AWS and NVIDIA achieve the fastest training times for Mask R-CNN and T5-3B

  • by

Note: At the AWS re:Invent Machine Learning Keynote we announced performance records for T5-3B and Mask-RCNN. This blog post includes updated numbers with additional optimizations since the keynote aired live on 12/8.

At re:Invent 2019, we demonstrated the fastest training times on the cloud for Mask R-CNN, a popular instance segmentation model, and BERT, a popular natural language processing (NLP) model. Over the past several months, we have worked in collaboration with NVIDIA to significantly improve the underlying infrastructure, network, machine learning (ML) framework, and model code to once again achieve the best training times for state-of-the-art models used by our customers. Today, we’re excited to share with you the fastest training times for Mask R-CNN on TensorFlow and PyTorch and T5-3B (NLP) on PyTorch, and dive deep into the technology stack, our optimizations, and how you can leverage these capabilities to train large models quickly with Amazon SageMaker.

Summary results

Our customers training deep neural network models in PyTorch and TensorFlow have asked for help with problems they face with training speed and model size. First, customers told us they wanted to train models faster without waiting days or weeks for results.
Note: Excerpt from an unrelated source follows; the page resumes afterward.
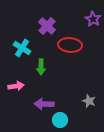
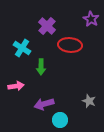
purple star: moved 2 px left
purple arrow: rotated 18 degrees counterclockwise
Data scientists need to iterate daily to get ML applications to market faster. Second, customers told us they struggled to apply the latest research in NLP because these model architectures didn’t fit in a single NVIDIA GPU’s memory during training. Customers knew they could get higher accuracy from these larger models with billions of parameters. But there was no easy way to automatically and efficiently split a model across multiple NVIDIA GPUs.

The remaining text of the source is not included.